Bernama also reports that--by increasing its density--the new material could be used to produce "ecologically plastic materials," or could replace plastic altogether. This aspect is still under investigation until September 2010. However, if successful, the scientists may have found a way to make the world a little greener.
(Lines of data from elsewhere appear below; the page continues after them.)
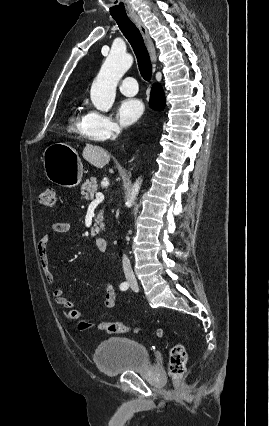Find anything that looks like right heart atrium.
<instances>
[{
	"label": "right heart atrium",
	"mask_w": 269,
	"mask_h": 426,
	"mask_svg": "<svg viewBox=\"0 0 269 426\" xmlns=\"http://www.w3.org/2000/svg\"><path fill=\"white\" fill-rule=\"evenodd\" d=\"M120 129L112 118L100 111L90 110L84 118L83 134L91 140L105 141L119 135Z\"/></svg>",
	"instance_id": "obj_1"
}]
</instances>
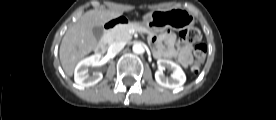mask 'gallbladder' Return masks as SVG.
<instances>
[{
	"label": "gallbladder",
	"mask_w": 276,
	"mask_h": 120,
	"mask_svg": "<svg viewBox=\"0 0 276 120\" xmlns=\"http://www.w3.org/2000/svg\"><path fill=\"white\" fill-rule=\"evenodd\" d=\"M94 36L99 40L103 36V28L102 27H93L92 29Z\"/></svg>",
	"instance_id": "gallbladder-1"
}]
</instances>
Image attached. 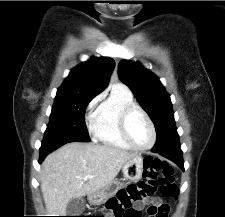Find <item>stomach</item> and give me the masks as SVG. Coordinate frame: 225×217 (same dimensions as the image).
Segmentation results:
<instances>
[{
	"label": "stomach",
	"instance_id": "0dacf381",
	"mask_svg": "<svg viewBox=\"0 0 225 217\" xmlns=\"http://www.w3.org/2000/svg\"><path fill=\"white\" fill-rule=\"evenodd\" d=\"M144 159L137 155L134 158L128 160L122 167L123 176L128 181L136 182L142 178L144 171ZM122 183L114 180L104 188L91 194L89 201L93 205H101L105 203L109 198L114 196L118 190L122 187Z\"/></svg>",
	"mask_w": 225,
	"mask_h": 217
}]
</instances>
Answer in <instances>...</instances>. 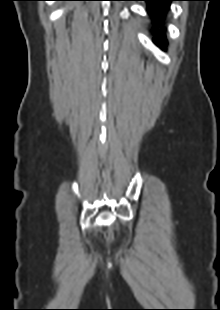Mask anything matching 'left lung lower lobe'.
<instances>
[{"instance_id": "1", "label": "left lung lower lobe", "mask_w": 220, "mask_h": 310, "mask_svg": "<svg viewBox=\"0 0 220 310\" xmlns=\"http://www.w3.org/2000/svg\"><path fill=\"white\" fill-rule=\"evenodd\" d=\"M147 2V12L151 17L155 26H160V24L165 20L166 13L169 10L170 3L177 0H141ZM154 31V39L156 45L164 49L167 45L165 35L158 31L157 28H152Z\"/></svg>"}]
</instances>
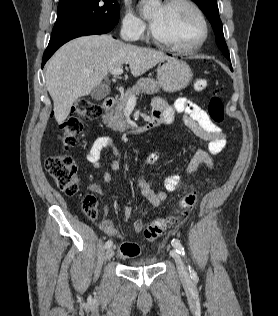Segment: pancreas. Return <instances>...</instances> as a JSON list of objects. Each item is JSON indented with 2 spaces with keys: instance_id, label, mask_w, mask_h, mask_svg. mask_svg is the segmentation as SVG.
I'll use <instances>...</instances> for the list:
<instances>
[{
  "instance_id": "cf45deb5",
  "label": "pancreas",
  "mask_w": 278,
  "mask_h": 316,
  "mask_svg": "<svg viewBox=\"0 0 278 316\" xmlns=\"http://www.w3.org/2000/svg\"><path fill=\"white\" fill-rule=\"evenodd\" d=\"M158 92H160V88L154 79L140 78L131 89H128L125 94L118 99L116 107L106 113L104 122L114 131H125L128 125L124 119L123 111L129 97L143 93L155 94Z\"/></svg>"
}]
</instances>
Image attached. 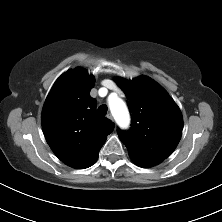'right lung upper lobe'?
Masks as SVG:
<instances>
[{
  "label": "right lung upper lobe",
  "instance_id": "cb5924a9",
  "mask_svg": "<svg viewBox=\"0 0 222 222\" xmlns=\"http://www.w3.org/2000/svg\"><path fill=\"white\" fill-rule=\"evenodd\" d=\"M95 78L83 68L68 70L54 83L42 110V128L56 156L70 167L93 165L114 123L96 112L90 96Z\"/></svg>",
  "mask_w": 222,
  "mask_h": 222
}]
</instances>
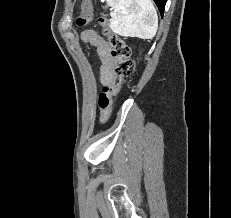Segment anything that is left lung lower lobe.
Returning <instances> with one entry per match:
<instances>
[{
    "label": "left lung lower lobe",
    "instance_id": "1",
    "mask_svg": "<svg viewBox=\"0 0 231 218\" xmlns=\"http://www.w3.org/2000/svg\"><path fill=\"white\" fill-rule=\"evenodd\" d=\"M166 1L167 0H154V2L156 3L160 13H161V16L163 15L164 13V8H165V4H166Z\"/></svg>",
    "mask_w": 231,
    "mask_h": 218
}]
</instances>
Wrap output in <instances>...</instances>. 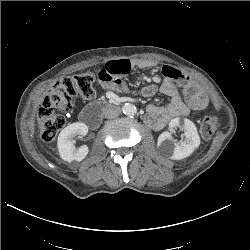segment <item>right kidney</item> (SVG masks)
Here are the masks:
<instances>
[{"mask_svg": "<svg viewBox=\"0 0 250 250\" xmlns=\"http://www.w3.org/2000/svg\"><path fill=\"white\" fill-rule=\"evenodd\" d=\"M88 133V127L82 122H75L65 127L58 136L57 146L60 157L67 162L76 160L82 161L89 150L86 145L75 149L73 137L76 135L85 136Z\"/></svg>", "mask_w": 250, "mask_h": 250, "instance_id": "right-kidney-1", "label": "right kidney"}]
</instances>
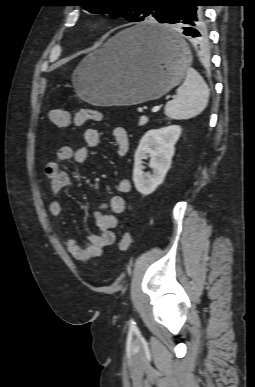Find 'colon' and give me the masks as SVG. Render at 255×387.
Instances as JSON below:
<instances>
[{
  "instance_id": "1",
  "label": "colon",
  "mask_w": 255,
  "mask_h": 387,
  "mask_svg": "<svg viewBox=\"0 0 255 387\" xmlns=\"http://www.w3.org/2000/svg\"><path fill=\"white\" fill-rule=\"evenodd\" d=\"M50 121L59 128H67L72 125H81L87 121L100 122L103 120L101 112L95 109H81L74 115L62 107H56L49 113ZM134 239L131 233L125 232L119 242L122 252L128 251L133 245Z\"/></svg>"
}]
</instances>
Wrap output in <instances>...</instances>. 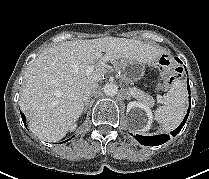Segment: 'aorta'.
I'll use <instances>...</instances> for the list:
<instances>
[{"label": "aorta", "instance_id": "762f6f07", "mask_svg": "<svg viewBox=\"0 0 209 179\" xmlns=\"http://www.w3.org/2000/svg\"><path fill=\"white\" fill-rule=\"evenodd\" d=\"M106 96H115L118 93V86L114 83H108L104 87Z\"/></svg>", "mask_w": 209, "mask_h": 179}]
</instances>
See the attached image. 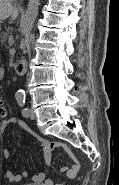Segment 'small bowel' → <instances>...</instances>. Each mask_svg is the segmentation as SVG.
Masks as SVG:
<instances>
[{"mask_svg":"<svg viewBox=\"0 0 119 185\" xmlns=\"http://www.w3.org/2000/svg\"><path fill=\"white\" fill-rule=\"evenodd\" d=\"M3 75H4V70L0 69V77L2 78ZM0 115L2 117L1 132L3 134L7 131V129L9 128L10 125L20 126V127L24 128L25 130H27L28 132L33 134L31 129L23 122H21L17 119H14V118H10V119L6 118V109L3 105V103H0ZM34 136L38 140L39 144L43 147L45 164L47 166L50 165L52 150L55 148H61L69 155V157L71 159V165L69 167H61L60 170H61V172L65 173V175L68 179L76 178V176L80 170V163L77 160V158L75 157V155L73 154V152L63 143L51 142V141L44 139L42 137H39L35 134H34ZM2 154L5 159L10 158V152L7 148H3ZM4 174L10 182H19L24 177L27 176V173H25V172L21 173V174H15L10 169H5ZM32 180L34 182H41V183H43L42 185H54L51 179H46V174L44 172H40V173L34 175L32 177ZM56 185H65V183L56 184Z\"/></svg>","mask_w":119,"mask_h":185,"instance_id":"1","label":"small bowel"}]
</instances>
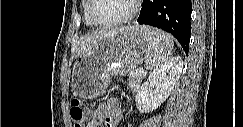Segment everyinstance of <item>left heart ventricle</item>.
<instances>
[{"label": "left heart ventricle", "instance_id": "obj_1", "mask_svg": "<svg viewBox=\"0 0 243 127\" xmlns=\"http://www.w3.org/2000/svg\"><path fill=\"white\" fill-rule=\"evenodd\" d=\"M132 8L130 0H95L93 16L99 22H110L126 16Z\"/></svg>", "mask_w": 243, "mask_h": 127}]
</instances>
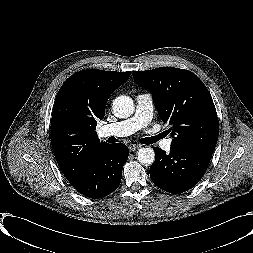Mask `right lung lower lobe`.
I'll list each match as a JSON object with an SVG mask.
<instances>
[{
	"mask_svg": "<svg viewBox=\"0 0 253 253\" xmlns=\"http://www.w3.org/2000/svg\"><path fill=\"white\" fill-rule=\"evenodd\" d=\"M129 150L123 143L107 144L97 151L80 179L71 184L89 198H102L118 188Z\"/></svg>",
	"mask_w": 253,
	"mask_h": 253,
	"instance_id": "1",
	"label": "right lung lower lobe"
}]
</instances>
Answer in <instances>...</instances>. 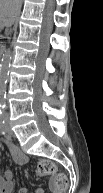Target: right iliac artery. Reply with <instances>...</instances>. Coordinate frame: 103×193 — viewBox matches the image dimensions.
<instances>
[{"label": "right iliac artery", "mask_w": 103, "mask_h": 193, "mask_svg": "<svg viewBox=\"0 0 103 193\" xmlns=\"http://www.w3.org/2000/svg\"><path fill=\"white\" fill-rule=\"evenodd\" d=\"M0 132L2 134H6V132H7L6 124H5V120H4L3 116H1V120H0Z\"/></svg>", "instance_id": "82829eb1"}]
</instances>
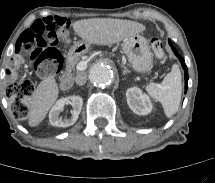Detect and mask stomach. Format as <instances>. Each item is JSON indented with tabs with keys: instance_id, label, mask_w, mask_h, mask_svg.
I'll use <instances>...</instances> for the list:
<instances>
[{
	"instance_id": "stomach-1",
	"label": "stomach",
	"mask_w": 215,
	"mask_h": 183,
	"mask_svg": "<svg viewBox=\"0 0 215 183\" xmlns=\"http://www.w3.org/2000/svg\"><path fill=\"white\" fill-rule=\"evenodd\" d=\"M90 44L86 41L75 43L67 54L68 62H71L85 54ZM123 51L128 57L131 67L138 73H146L153 66V53L148 41L141 35L136 34L123 42Z\"/></svg>"
}]
</instances>
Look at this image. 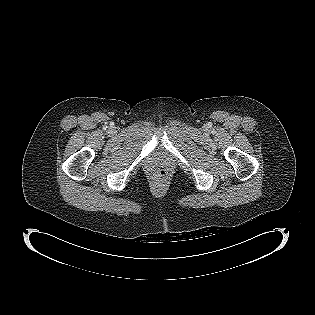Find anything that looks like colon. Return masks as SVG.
<instances>
[{
    "label": "colon",
    "instance_id": "1",
    "mask_svg": "<svg viewBox=\"0 0 315 315\" xmlns=\"http://www.w3.org/2000/svg\"><path fill=\"white\" fill-rule=\"evenodd\" d=\"M153 177L158 182H165L168 179L169 174L166 170L159 169L154 172Z\"/></svg>",
    "mask_w": 315,
    "mask_h": 315
}]
</instances>
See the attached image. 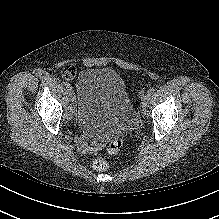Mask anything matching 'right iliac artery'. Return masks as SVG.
I'll use <instances>...</instances> for the list:
<instances>
[{
  "label": "right iliac artery",
  "mask_w": 219,
  "mask_h": 219,
  "mask_svg": "<svg viewBox=\"0 0 219 219\" xmlns=\"http://www.w3.org/2000/svg\"><path fill=\"white\" fill-rule=\"evenodd\" d=\"M64 85H65V87H66L68 90H70V89H71V87H70V84H69V83H64Z\"/></svg>",
  "instance_id": "right-iliac-artery-1"
}]
</instances>
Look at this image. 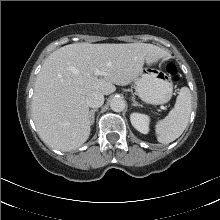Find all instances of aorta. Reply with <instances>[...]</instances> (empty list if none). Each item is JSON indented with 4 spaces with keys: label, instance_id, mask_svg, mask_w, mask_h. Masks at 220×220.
Returning <instances> with one entry per match:
<instances>
[{
    "label": "aorta",
    "instance_id": "aorta-1",
    "mask_svg": "<svg viewBox=\"0 0 220 220\" xmlns=\"http://www.w3.org/2000/svg\"><path fill=\"white\" fill-rule=\"evenodd\" d=\"M125 101L121 97H114L110 101V107L114 112H121L125 109Z\"/></svg>",
    "mask_w": 220,
    "mask_h": 220
}]
</instances>
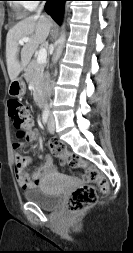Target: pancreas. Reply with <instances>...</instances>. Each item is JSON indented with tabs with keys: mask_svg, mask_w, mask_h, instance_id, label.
Returning a JSON list of instances; mask_svg holds the SVG:
<instances>
[{
	"mask_svg": "<svg viewBox=\"0 0 133 253\" xmlns=\"http://www.w3.org/2000/svg\"><path fill=\"white\" fill-rule=\"evenodd\" d=\"M45 63H38L33 59L25 72V79L33 86V97L36 100L45 85L46 75L44 73Z\"/></svg>",
	"mask_w": 133,
	"mask_h": 253,
	"instance_id": "cf45deb5",
	"label": "pancreas"
}]
</instances>
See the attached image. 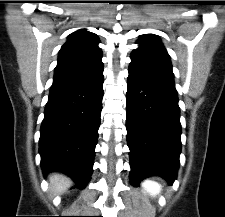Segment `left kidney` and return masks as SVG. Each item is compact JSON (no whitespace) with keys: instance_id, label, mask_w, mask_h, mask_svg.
Instances as JSON below:
<instances>
[{"instance_id":"obj_1","label":"left kidney","mask_w":225,"mask_h":217,"mask_svg":"<svg viewBox=\"0 0 225 217\" xmlns=\"http://www.w3.org/2000/svg\"><path fill=\"white\" fill-rule=\"evenodd\" d=\"M142 187L144 188V190H146V192H148L152 196L157 195L161 190V186L158 183L153 182L151 180H145L142 183Z\"/></svg>"}]
</instances>
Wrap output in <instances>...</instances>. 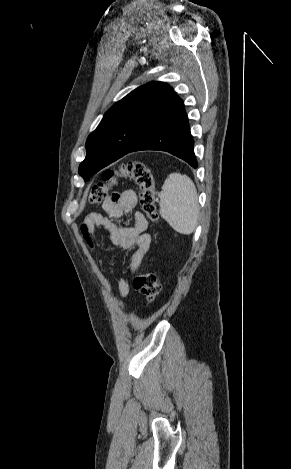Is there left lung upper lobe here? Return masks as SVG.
<instances>
[{
	"label": "left lung upper lobe",
	"mask_w": 291,
	"mask_h": 469,
	"mask_svg": "<svg viewBox=\"0 0 291 469\" xmlns=\"http://www.w3.org/2000/svg\"><path fill=\"white\" fill-rule=\"evenodd\" d=\"M182 102L164 82H149L130 92L105 113L88 136L79 174L88 181L164 122Z\"/></svg>",
	"instance_id": "1"
}]
</instances>
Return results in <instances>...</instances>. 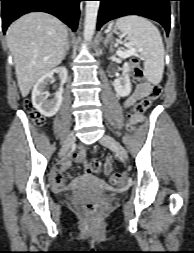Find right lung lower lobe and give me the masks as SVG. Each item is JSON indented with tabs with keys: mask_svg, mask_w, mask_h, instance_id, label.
Wrapping results in <instances>:
<instances>
[{
	"mask_svg": "<svg viewBox=\"0 0 194 253\" xmlns=\"http://www.w3.org/2000/svg\"><path fill=\"white\" fill-rule=\"evenodd\" d=\"M2 1L3 32L11 22L32 11L50 13L76 30L79 19V3L82 0H0Z\"/></svg>",
	"mask_w": 194,
	"mask_h": 253,
	"instance_id": "1",
	"label": "right lung lower lobe"
}]
</instances>
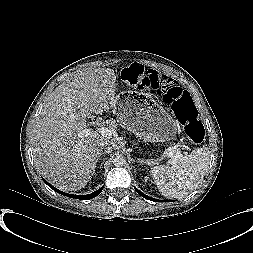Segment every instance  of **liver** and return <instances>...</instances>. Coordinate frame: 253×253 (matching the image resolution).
Here are the masks:
<instances>
[{"label": "liver", "mask_w": 253, "mask_h": 253, "mask_svg": "<svg viewBox=\"0 0 253 253\" xmlns=\"http://www.w3.org/2000/svg\"><path fill=\"white\" fill-rule=\"evenodd\" d=\"M115 82V73L109 68L78 70L55 88L36 119L34 164L59 189L85 187L103 149L114 142L89 129L87 118L113 109Z\"/></svg>", "instance_id": "obj_1"}]
</instances>
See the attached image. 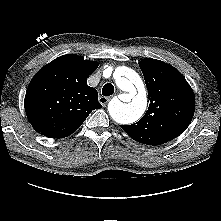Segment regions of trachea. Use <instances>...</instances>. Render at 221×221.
Here are the masks:
<instances>
[{
	"label": "trachea",
	"instance_id": "1",
	"mask_svg": "<svg viewBox=\"0 0 221 221\" xmlns=\"http://www.w3.org/2000/svg\"><path fill=\"white\" fill-rule=\"evenodd\" d=\"M114 93V86L111 83H107L102 88V94L104 96H110Z\"/></svg>",
	"mask_w": 221,
	"mask_h": 221
}]
</instances>
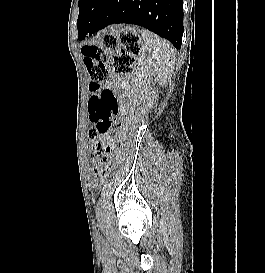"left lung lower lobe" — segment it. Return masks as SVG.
Segmentation results:
<instances>
[{
    "label": "left lung lower lobe",
    "mask_w": 265,
    "mask_h": 273,
    "mask_svg": "<svg viewBox=\"0 0 265 273\" xmlns=\"http://www.w3.org/2000/svg\"><path fill=\"white\" fill-rule=\"evenodd\" d=\"M115 23L143 26L177 49L183 35V0H103L82 19L79 39Z\"/></svg>",
    "instance_id": "0a47b994"
}]
</instances>
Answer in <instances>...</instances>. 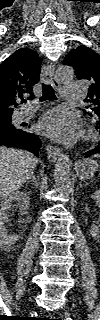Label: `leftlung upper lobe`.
Listing matches in <instances>:
<instances>
[{
  "instance_id": "left-lung-upper-lobe-1",
  "label": "left lung upper lobe",
  "mask_w": 100,
  "mask_h": 320,
  "mask_svg": "<svg viewBox=\"0 0 100 320\" xmlns=\"http://www.w3.org/2000/svg\"><path fill=\"white\" fill-rule=\"evenodd\" d=\"M63 63L74 68L79 80L91 83L89 99L85 100L90 105L83 111L100 121V56L86 46H79L68 53Z\"/></svg>"
}]
</instances>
*www.tomsguide.com/us/Japanese-Elastic-Water-Plastic-Tokyo,news-5635.html


----------



## Gollum (Jan 26, 2010)

wow, that's great news. Finally there is something which can replace the Plastic from this world.


----------



## prakashr85 (Jan 26, 2010)

This is an excellent invention by japanese scientists i must congratulate them for their awesome work.


----------



## ico (Jan 26, 2010)

Great invention.


----------



## latino_ansari (Jan 26, 2010)

great work... Now the world can be little more green..


----------



## hyde (Jan 26, 2010)

Bravo....Bravo!!!!!!!


----------



## azzu (Jan 26, 2010)

xcellent 
95 % water and less iz organic material
thats great news but how effective can that be in our real life ?


----------



## tarey_g (Jan 27, 2010)

And it will increase cost of water, once water is needed for production of materials.


----------



## Thanator (Jan 27, 2010)

Great invention...Very Ego Friendly.


----------



## Nithu (Jan 28, 2010)

^^ lol... ego or eco??


----------



## colocated (Feb 23, 2010)

That's really a superb news plastic getting replaced by water thanks to some innovative work by Japanese guys .


----------



## eggman (Feb 24, 2010)

Cool...now all the pee could be squeezed up inside till I can finally get out of my class!! Must be able to buy me 20 mins I hope...


----------



## topgear (Feb 25, 2010)

^^ but for that you might have to go the lab first as the development is not finalized and I don't think it would be that much easy so that you can make plastic out of any kind of water in classroom


----------



## colocated (Feb 27, 2010)

topgear said:


> ^^ but for that you might have to go the lab first as the development is not finalized and I don't think it would be that much easy so that you can make plastic out of any kind of water in classroom



Nice reply ........


----------



## topgear (Feb 28, 2010)

^^ Thanks for the appreciation


----------